Year 12 – Advanced Mechanics – School of Physics HSC Physics Module

Inquiry question: How can models that are used to explain projectile motion be used to analyse and make predictions?

Students:

analyse the motion of projectiles by resolving the motion into horizontal and vertical components, making the following assumptions:
- a constant vertical acceleration due to gravity
- zero air resistance
apply the modelling of projectile motion to quantitatively derive the relationships between the following variables:
- initial velocity
- launch angle
- maximum height
- time of flight
- final velocity
- launch height
- horizontal range of the projectile (ACSPH099)
conduct a practical investigation to collect primary data in order to validate the relationships derived above
solve problems, create models and make quantitative predications by applying the equations of motion relationships for uniformly accelerated and constant rectilinear motion

Inquiry question: Why do objects move in circles?

Students:

investigate the relationship between the total energy and work done on an object executing uniform circular motion
investigate the relationship between the rotation of mechanical systems and the applied torque $(\tau = \vec{r}\vec{F}_{\perp} = \lvert\vec{r}\rvert\lvert\vec{F}\rvert\sin{\theta})$

Inquiry question: How does the force of gravity determine the motion of planets and satellites?

Students:

apply qualitatively and quantitatively Newton’s Law of Universal Gravitation to:
- determine the force of gravity between two objects $(\vec{F} = -\frac{GMm}{\vec{r}^2})$
- investigate the factors that affect the gravitational field strength $(\vec{g} = \frac{GM}{\vec{r}^2})$

predict the gravitational field strength at any point in a gravitational field, including at the surface of a planet (ACSPH094, ACSPH095, ACSPH097)

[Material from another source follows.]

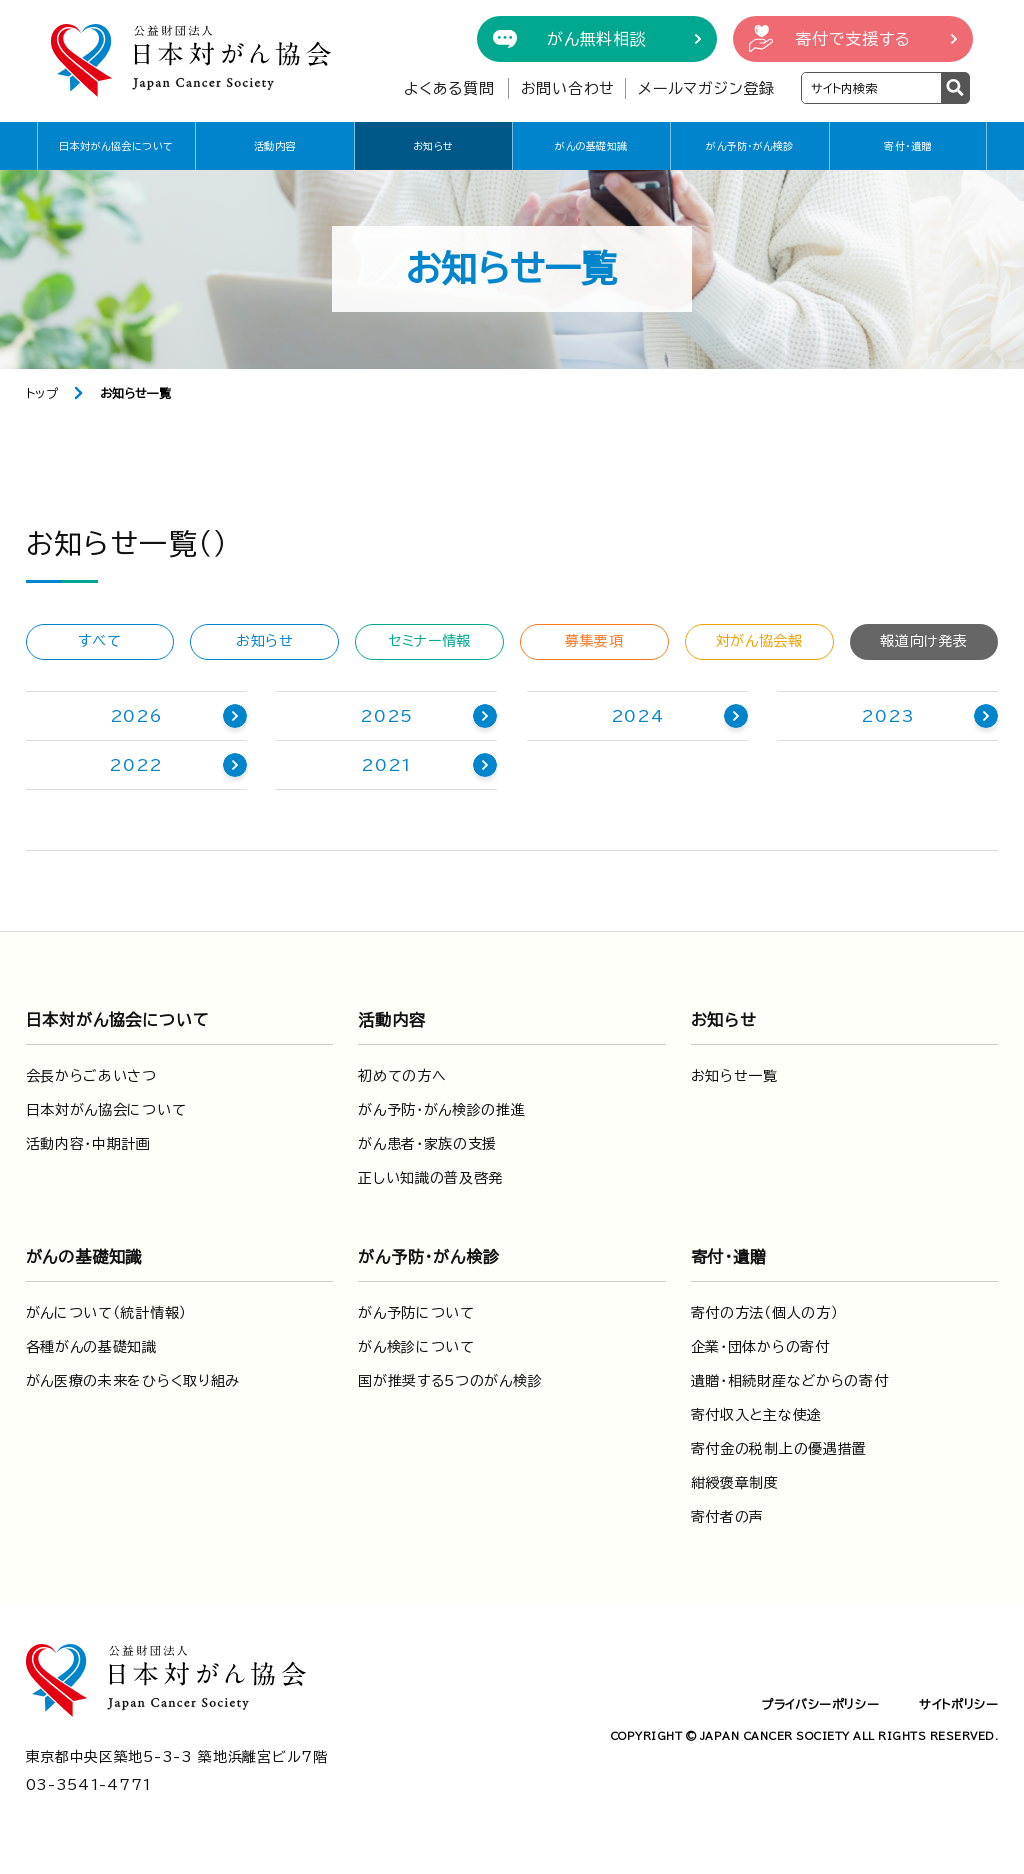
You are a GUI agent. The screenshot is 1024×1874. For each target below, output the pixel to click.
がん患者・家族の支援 (427, 1144)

investigate the orbital motion of planets and artificial satellites when applying the relationships between the following quantities:
- gravitational force
- centripetal force
- centripetal acceleration
- mass
- orbital radius
- orbital velocity
- orbital period
predict quantitatively the orbital properties of planets and satellites in a variety of situations, including near the earth and geostationary orbits, and relate these to their uses (ACSPH101)
investigate the relationship of Kepler’s Laws of Planetary Motion to the forces acting on, and the total energy of, planets in circular and non-circular orbits using: (ACSPH101)
- ${v_o} = \frac{2\pi r}{T}$
- $\frac{r^3}{T^2} = \frac{GM}{4\pi^2}$
derive quantitatively and apply the concepts of gravitational force and gravitational potential energy in radial gravitational fields to a variety of situations, including but not limited to:
- the concept of escape velocity $(v_{esc} = \sqrt{\frac{2GM}{r}})$
- total potential energy of a planet or satellite in its orbit $(U = -\frac{GMm}{r})$
- total energy of a planet or satellite in its orbit $(E = - \frac{GMm}{2r})$
- energy changes that occur when satellites move between orbits (ACSPH096)
- Kepler’s Laws of Planetary Motion (ACSPH101)